**Work required**
Any image found in the entries is to be skipped; the rest is returned word for word.

**Dataset entries**
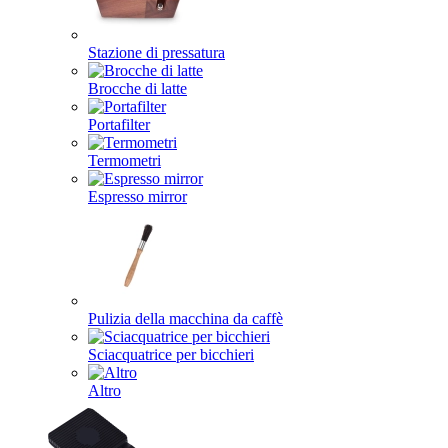
Stazione di pressatura
Brocche di latte
Portafilter
Termometri
Espresso mirror
Pulizia della macchina da caffè
Sciacquatrice per bicchieri
Altro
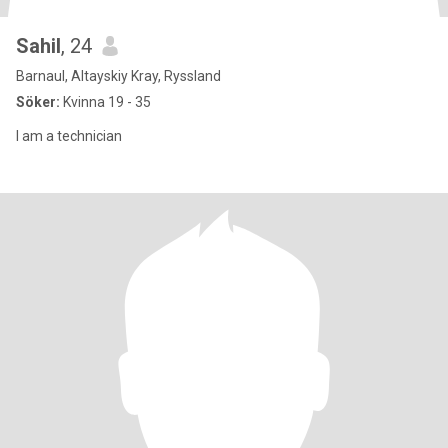
Sahil
, 24
Barnaul, Altayskiy Kray, Ryssland
Söker:
Kvinna 19 - 35
I am a technician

**Task solution**
Stazione di pressatura
Brocche di latte
Portafilter
Termometri
Espresso mirror
Pulizia della macchina da caffè
Sciacquatrice per bicchieri
Altro
Sahil
, 24
Barnaul, Altayskiy Kray, Ryssland
Söker:
Kvinna 19 - 35
I am a technician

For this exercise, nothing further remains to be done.